Wayne Twp. to hold talk about waterline expansion

Published 8:47 am Thursday, January 16, 2014

Officials with Wayne Township will be gathering feedback from residents about the township’s planned waterline expansion during a public hearing Monday evening.

The meeting, which will take place at 7:30 p.m. at the Wayne Township Hall, is one of two hearings the township will hold to discuss the project. Officials will be on hand to share information about the planned expansion of Dowagiac’s water system, as well to listen to comments and concerns from the public.

The township will be using the responses received during the meeting to help develop their bid to contractors for the project, said Wayne Township Supervisor Frank Butts.

“We want people who live in the area to ask questions and get information about the project before we go forward with it,” Butts said.

Both Wayne Township and the City of Dowagiac have worked for more than a year to expand the latter’s water supply to a number of township households. The two embarked on the project after years of complaints that a number of the township’s well water supplies were contaminated by runoff from the city’s former landfill, located on Nubour Street.

“We’ve had complaints about the wells for more than five years,” Butts said. “Residents have had to dig deeper wells to reach deeper aquifers, but eventually those aquifers became contaminated as well.”

The contamination was the subject of a lawsuit against the City of Dowagiac by Wayne Township residents Jim and Carolyn West last year. The case was settled in November.

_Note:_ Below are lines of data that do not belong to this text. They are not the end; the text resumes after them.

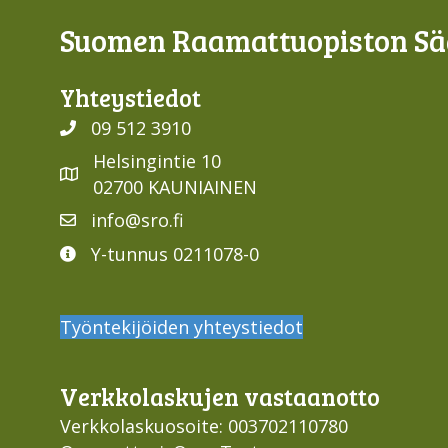
Suomen Raamattuopiston Sää
Yhteys­tiedot
09 512 3910
Helsingintie 10
02700 KAUNIAINEN
info@sro.fi
Y-tunnus 0211078-0
Työntekijöiden yhteystiedot
Verkko­laskujen vastaan­otto
Verkkolaskuosoite: 003702110780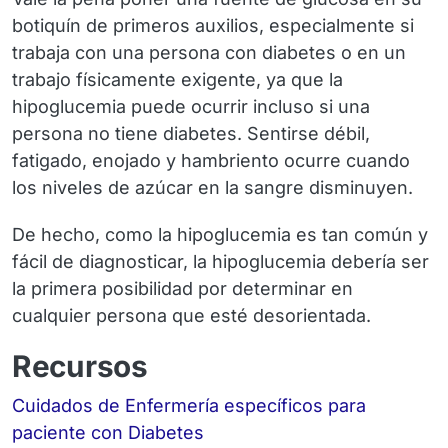
botiquín de primeros auxilios, especialmente si
trabaja con una persona con diabetes o en un
trabajo físicamente exigente, ya que la
hipoglucemia puede ocurrir incluso si una
persona no tiene diabetes. Sentirse débil,
fatigado, enojado y hambriento ocurre cuando
los niveles de azúcar en la sangre disminuyen.
De hecho, como la hipoglucemia es tan común y
fácil de diagnosticar, la hipoglucemia debería ser
la
primera posibilidad
por determinar en
cualquier persona que esté desorientada.
Recursos
Cuidados de Enfermería específicos para
paciente con Diabetes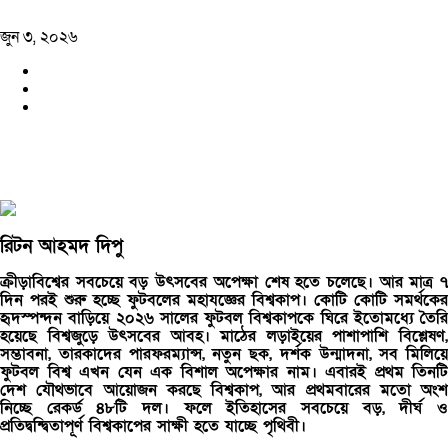
জুন ৩, ২০২৬
রিটন আহমদ দিপু
ক্রীড়াবিশ্বের সবচেয়ে বড় উৎসবের অপেক্ষা শেষ হতে চলেছে। আর মাত্র ৭
দিন পরই শুরু হচ্ছে ফুটবলের মহাযজ্ঞের বিশ্বকাপ। কোটি কোটি সমর্থকের
হৃদস্পন্দন বাড়িয়ে ২০২৬ সালের ফুটবল বিশ্বকাপকে ঘিরে ইতোমধ্যে তৈরি
হয়েছে বিশ্বজুড়ে উৎসবের আবহ। মাঠের লড়াইয়ের পাশাপাশি বিশ্লেষণ,
সম্ভাবনা, তারকাদের পারফরম্যান্স, নতুন ছক, দর্শক উন্মাদনা, সব মিলিয়ে
ফুটবল বিশ্ব এখন যেন এক বিশাল অপেক্ষার নাম। এবারই প্রথম তিনটি
দেশ যৌথভাবে আয়োজন করছে বিশ্বকাপ, আর প্রথমবারের মতো অংশ
নিচ্ছে রেকর্ড ৪৮টি দল। ফলে ইতিহাসের সবচেয়ে বড়, দীর্ঘ ও
প্রতিদ্বন্দ্বিতাপূর্ণ বিশ্বকাপের সাক্ষী হতে যাচ্ছে পৃথিবী।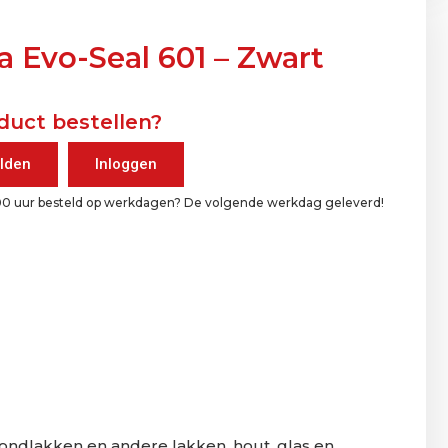
a Evo-Seal 601 – Zwart
duct bestellen?
lden
Inloggen
00 uur besteld op werkdagen? De volgende werkdag geleverd!
rondlakken en andere lakken, hout, glas en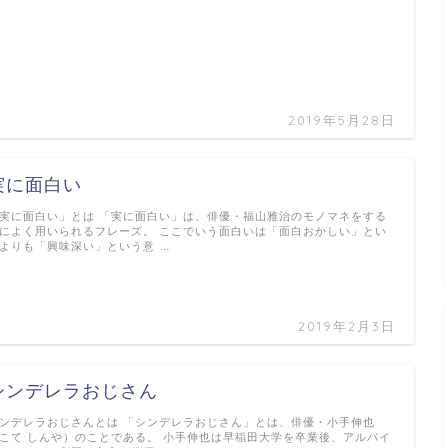
2019年5月28日
実に面白い
実に面白い」とは 「実に面白い」は、俳優・福山雅治のモノマネをする
によく用いられるフレーズ。 ここでいう面白いは「面白おかしい」とい
よりも「興味深い」という意 …
2019年2月3日
シンデレラおじさん
ンデレラおじさんとは 「シンデレラおじさん」とは、俳優・小手伸也
こて しんや）のことである。 小手伸也は早稲田大学を卒業後、アルバイ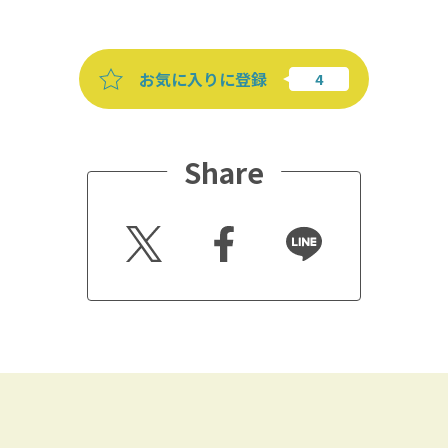
お気に入りに登録
Share
Twitt
Faceb
Line
er
ook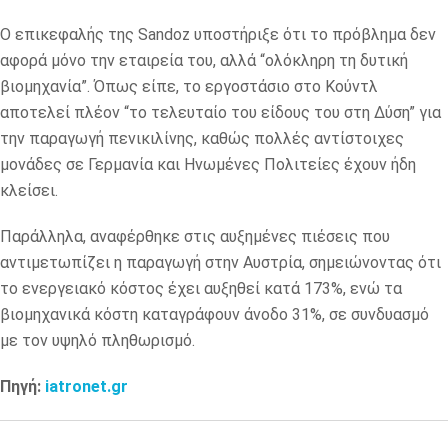
Ο επικεφαλής της Sandoz υποστήριξε ότι το πρόβλημα δεν
αφορά μόνο την εταιρεία του, αλλά “ολόκληρη τη δυτική
βιομηχανία”. Όπως είπε, το εργοστάσιο στο Κούντλ
αποτελεί πλέον “το τελευταίο του είδους του στη Δύση” για
την παραγωγή πενικιλίνης, καθώς πολλές αντίστοιχες
μονάδες σε Γερμανία και Ηνωμένες Πολιτείες έχουν ήδη
κλείσει.
Παράλληλα, αναφέρθηκε στις αυξημένες πιέσεις που
αντιμετωπίζει η παραγωγή στην Αυστρία, σημειώνοντας ότι
το ενεργειακό κόστος έχει αυξηθεί κατά 173%, ενώ τα
βιομηχανικά κόστη καταγράφουν άνοδο 31%, σε συνδυασμό
με τον υψηλό πληθωρισμό.
Πηγή:
iatronet.gr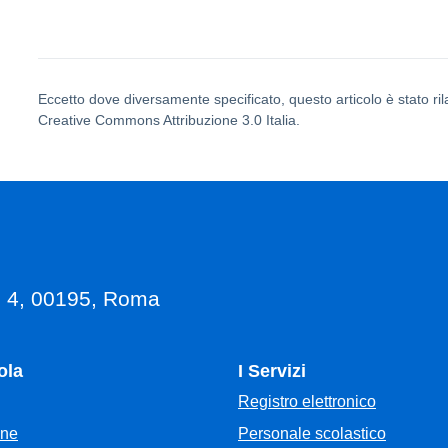
Eccetto dove diversamente specificato, questo articolo è stato ril
Creative Commons Attribuzione 3.0 Italia.
, 4, 00195, Roma
ola
I Servizi
Registro elettronico
Personale scolastico
one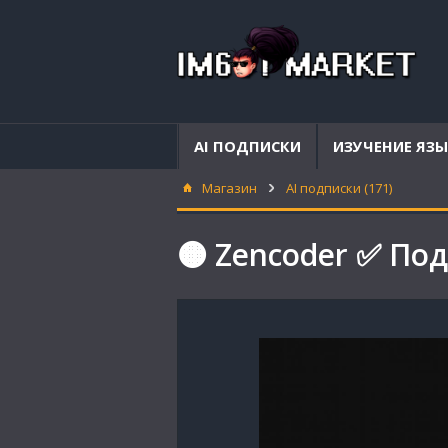
AI ПОДПИСКИ
ИЗУЧЕНИЕ ЯЗ
Магазин
AI подписки (171)
🟠 Zencoder ✅ Под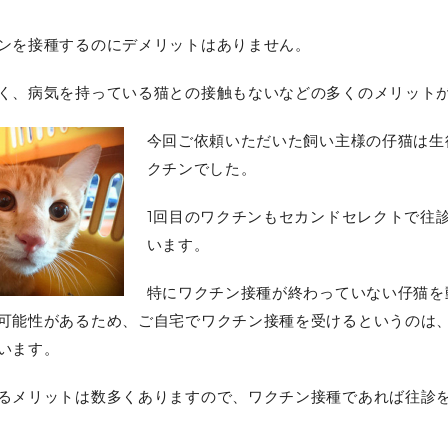
ンを接種するのにデメリットはありません。
く、病気を持っている猫との接触もないなどの多くのメリット
今回ご依頼いただいた飼い主様の仔猫は生
クチンでした。
1回目のワクチンもセカンドセレクトで往
います。
特にワクチン接種が終わっていない仔猫を
可能性があるため、ご自宅でワクチン接種を受けるというのは
います。
るメリットは数多くありますので、ワクチン接種であれば往診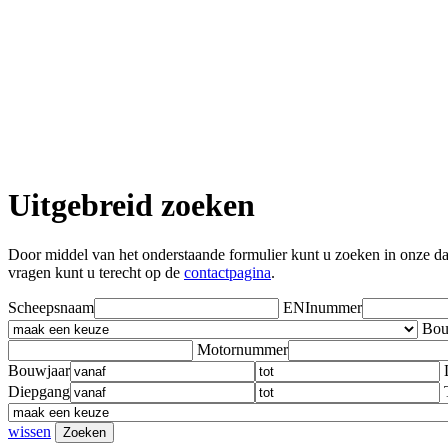
Uitgebreid zoeken
Door middel van het onderstaande formulier kunt u zoeken in onze datab
vragen kunt u terecht op de
contactpagina
.
Scheepsnaam
ENInummer
Bou
Motornummer
Bouwjaar
Diepgang
wissen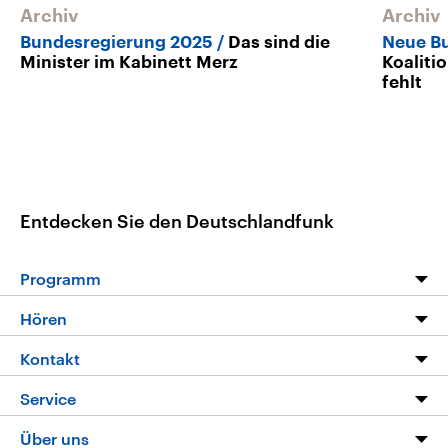
Archiv
Archiv
Bundesregierung 2025
Das sind die
Neue B
Minister im Kabinett Merz
Koaliti
fehlt
Entdecken Sie den Deutschlandfunk
Programm
Programm
Hören
Alle Sendungen
Livestream
Kontakt
Die Nachrichten
Audios
Hörerservice
Service
Nachrichtenleicht
Podcasts
Social Media
FAQ
Über uns
Neue Beiträge auf dlf.de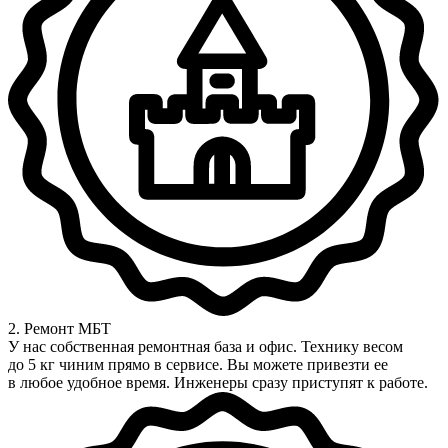
2. Ремонт МБТ
У нас собственная ремонтная база и офис. Технику весом
до 5 кг чиним прямо в сервисе. Вы можете привезти ее
в любое удобное время. Инженеры сразу приступят к работе.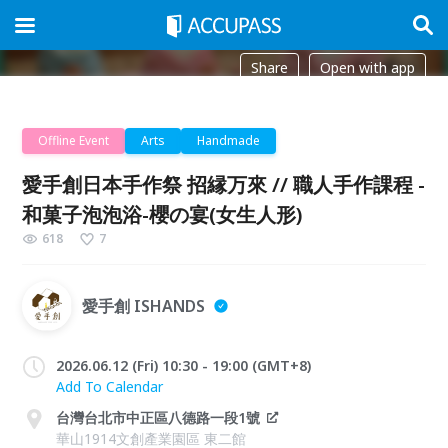
Share
Open with app
Offline Event
Arts
Handmade
愛手創日本手作祭 招縁万來 // 職人手作課程 -
和菓子泡泡浴-櫻の宴(女生人形)
618
7
愛手創 ISHANDS
2026.06.12 (Fri) 10:30 - 19:00 (GMT+8)
Add To Calendar
台灣台北市中正區八德路一段1號
華山1914文創產業園區 東二館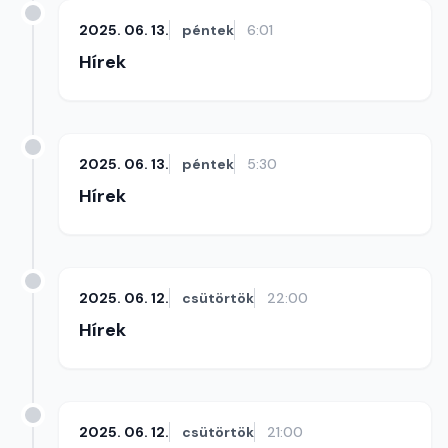
2025. 06. 13.
péntek
6:01
Hírek
2025. 06. 13.
péntek
5:30
Hírek
2025. 06. 12.
csütörtök
22:00
Hírek
2025. 06. 12.
csütörtök
21:00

In order to fund the project, the township applied for grant money from the U.S. Department of Agriculture’s Rural Development program, receiving $478,000 worth of earmarked funds back in December. While the City of Dowagiac has agreed to pay for 15 percent of the project’s estimated $1 million price tag, the rest of the cost will have to made up in increased property taxes for residents living in the 60 parcels of land the new pipeline will run through, Butts said.

“Not everyone is in favor of it,” he said. “There are some elderly residents who feel they are already paying taxes they can only just afford.”

While affected residents will have the choice of whether or not to hook their homes up to Dowagiac’s water system, all homes will benefit from the placement of new fire hydrants that will come with the expanded lines, Butt said.

“There will also be an increase in home values, due to the fact the homes have a reliable water source,” Butts said.

In addition to fronting part of the bill, the city will also provide maintenance to the new waterlines, and will also provide backup aid to Wayne Township fire crews in the event of any structure fires.

“We’re pleased to be working with the township on this,” said Dowagiac City Manager Kevin Anderson. “Not only will this take the city’s water system out to the Nubour area, but it will also enhance their fire protection.”

If the project proceeds along its estimated timeline, affected Wayne Township residents could be receiving city water in by next winter, Butts said. Officials will hold a second public hearing about the project in early spring, before construction work is slated to begin.

Butts, who has served as the township’s supervisor for 18 years, said he has talked to many of the households affected by the project, and understands the potential controversy surrounding the increased tax rate.

“I’m sure several property owners are opposed to the project, but a majority of the people I’ve spoke to understand why we’re doing this,” Butts said. “Nobody likes higher taxes, but I think they understand we’re doing this for their safety and well being.”